柳雪兒看著心急如焚,抽出隨身軟劍,橫於自己頸上,大聲哭喊道:“不要!娘,你要是殺了酒天哥哥,我馬上追隨他而去。”
“啊!”虎倩蓮聞言大驚失色,沒想到雪兒如此反應,想立即收住,但箭已出弦豈能不發,而以她的實力和冰劍的威力,刺到酒天,只不過是眨眼工夫。
“難道,難道我就這麽死了,不,我不甘心!”酒天見眼前白影閃現,冰劍閃電而至,在強大的蒼氣威壓下,自己周圍好像凝固了一般,根本無法動彈,無法躲避,在劫難逃了。他後悔了,後悔自己這麽弱小,在武宗面前連螞蟻都不如,隨時可以一腳踩死自己,毫無反手之力。
就在這千鈞一發之際,虎倩蓮武宗的實力展現出來了,只見她手中冰劍突然暴長,只是冰劍後端變長,另一隻手抓住變長部分,雙手同時發力,終於在眨眼的時間內改變了冰劍方向,貼著酒天發梢而過,匆忙落地,手中冰劍緩緩消失。而虎倩蓮因蒼氣運用速度過快,超出筋脈承受極限,致使筋脈受挫,胸口氣血翻滾,絲絲血絲沿著嘴角滑下。三名持劍女子被突然變故嚇得驚慌失措,立即跑向虎倩蓮,扶起她,察看傷勢。
虎倩蓮的冰劍雖未刺中酒天,但她的冰劍威力實在太強,玄冰寒氣太過霸道,所到之處一丈之內皆被冰封,酒天也未能幸免,刹那間就已被冰封,如同冰人一般,動彈不得,幸好還看得到聽得見。
“不!”柳雪兒悲喊一聲,向酒天飛奔過去,熱淚隨風而去,緊緊抱住如冰雕般的酒天身體,輕輕撫摸著他的臉、他的頭髮、他的身體,眼淚如雨般灑落酒天身上,痛哭嗚咽著:“酒天哥哥,酒天哥哥,你醒醒啊!你看看我啊,我是雪兒,我是你的雪兒!你不能死,如果你死,我也不想獨活了!”哭著,拿起軟劍正想自刎,突聽虎倩蓮急喊:“不要,女兒!他還沒死,只是被冰封了。”

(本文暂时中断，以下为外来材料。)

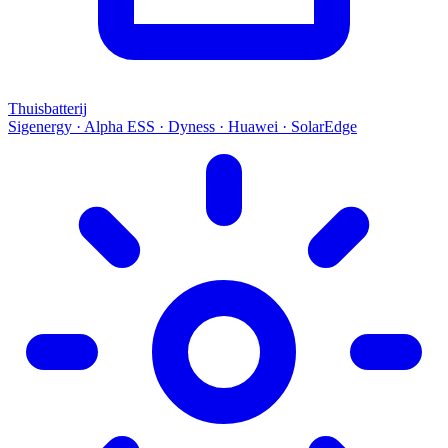
Thuisbatterij
Sigenergy · Alpha ESS · Dyness · Huawei · SolarEdge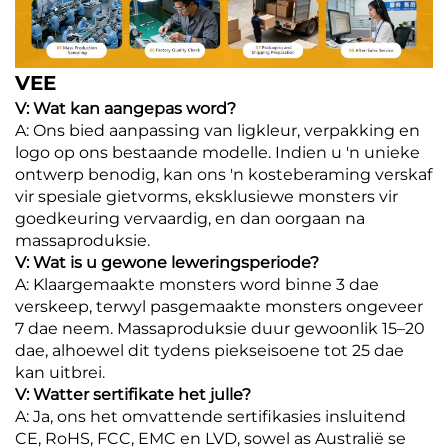
VEE
V: Wat kan aangepas word?
A: Ons bied aanpassing van ligkleur, verpakking en
logo op ons bestaande modelle. Indien u 'n unieke
ontwerp benodig, kan ons 'n kosteberaming verskaf
vir spesiale gietvorms, eksklusiewe monsters vir
goedkeuring vervaardig, en dan oorgaan na
massaproduksie.
V: Wat is u gewone leweringsperiode?
A: Klaargemaakte monsters word binne 3 dae
verskeep, terwyl pasgemaakte monsters ongeveer
7 dae neem. Massaproduksie duur gewoonlik 15–20
dae, alhoewel dit tydens piekseisoene tot 25 dae
kan uitbrei.
V: Watter sertifikate het julle?
A: Ja, ons het omvattende sertifikasies insluitend
CE, RoHS, FCC, EMC en LVD, sowel as Australië se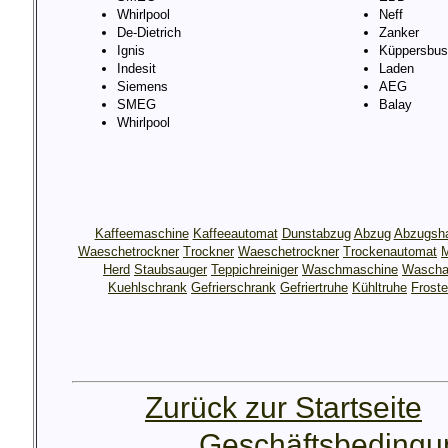
Whirlpool
Neff
De-Dietrich
Zanker
Ignis
Küppersbus
Indesit
Laden
Siemens
AEG
SMEG
Balay
Whirlpool
Kaffeemaschine
Kaffeeautomat
Dunstabzug
Abzug
Abzugsh
Waeschetrockner
Trockner
Waeschetrockner
Trockenautomat
M
Herd
Staubsauger
Teppichreiniger
Waschmaschine
Wascha
Kuehlschrank
Gefrierschrank
Gefriertruhe
Kühltruhe
Froste
Zurück zur Startseite
Geschäftsbeding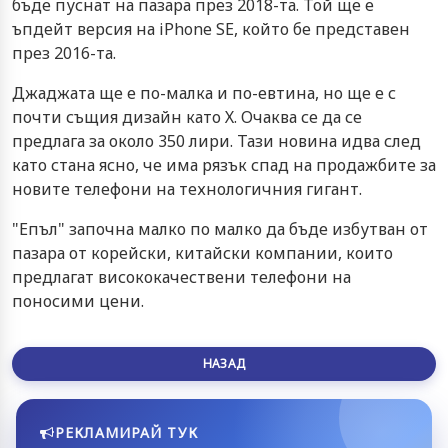
бъде пуснат на пазара през 2018-та. Той ще е
ъпдейт версия на iPhone SE, който бе представен
през 2016-та.
Джаджата ще е по-малка и по-евтина, но ще е с
почти същия дизайн като Х. Очаква се да се
предлага за около 350 лири. Тази новина идва след
като стана ясно, че има рязък спад на продажбите за
новите телефони на технологичния гигант.
"Епъл" започна малко по малко да бъде избутван от
пазара от корейски, китайски компании, които
предлагат висококачествени телефони на
поносими цени.
НАЗАД
РЕКЛАМИРАЙ ТУК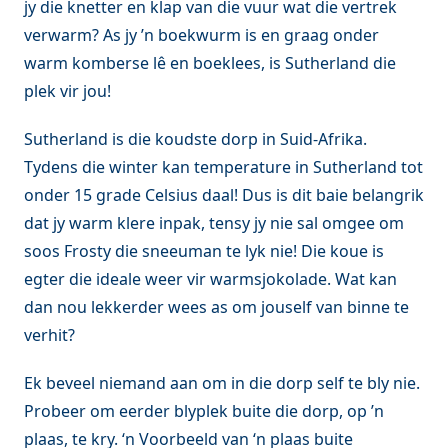
jy die knetter en klap van die vuur wat die vertrek
verwarm? As jy ’n boekwurm is en graag onder
warm komberse lê en boeklees, is Sutherland die
plek vir jou!
Sutherland is die koudste dorp in Suid-Afrika.
Tydens die winter kan temperature in Sutherland tot
onder 15 grade Celsius daal! Dus is dit baie belangrik
dat jy warm klere inpak, tensy jy nie sal omgee om
soos Frosty die sneeuman te lyk nie! Die koue is
egter die ideale weer vir warmsjokolade. Wat kan
dan nou lekkerder wees as om jouself van binne te
verhit?
Ek beveel niemand aan om in die dorp self te bly nie.
Probeer om eerder blyplek buite die dorp, op ’n
plaas, te kry. ‘n Voorbeeld van ‘n plaas buite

“不要!”酒天心中急喊,卻已說不出聲來了,死死盯著雪兒。
柳雪兒聽了,心中一喜,臉上陰霾立即盡去,急問道:“真的嗎?娘,你不要騙我啊?”
虎倩蓮苦笑,輕輕點頭道:“嗯!為娘的什麽時候騙過你,只是你從來不聽娘的話,哎!不過,他被我的玄冰寒氣所侵,能不能挺得過去,看他的造化了。”輕咳一聲,繼續道:“好了,雪兒,我們回冰凌谷吧!再過幾天,魔獸來襲,想走也不易了。”
柳雪兒拚命抱著酒天,不停給她哈氣去寒,如慈母抱著她的孩子一樣,道:“我不回去,我要陪著酒天哥哥,我要等他醒過來。”
這一切,花無情都瞧在眼前,嫉恨交加,卻見柳雪兒如此呵護酒天,不禁怒火中燒,咬牙切齒衝向酒天。
“無情,回來!”虎倩蓮一聲喝止,轉而對虎誠說道:“哥哥,雪兒我帶走了,為了讓雪兒放心回去,這小子就交給你了,生死由命吧!”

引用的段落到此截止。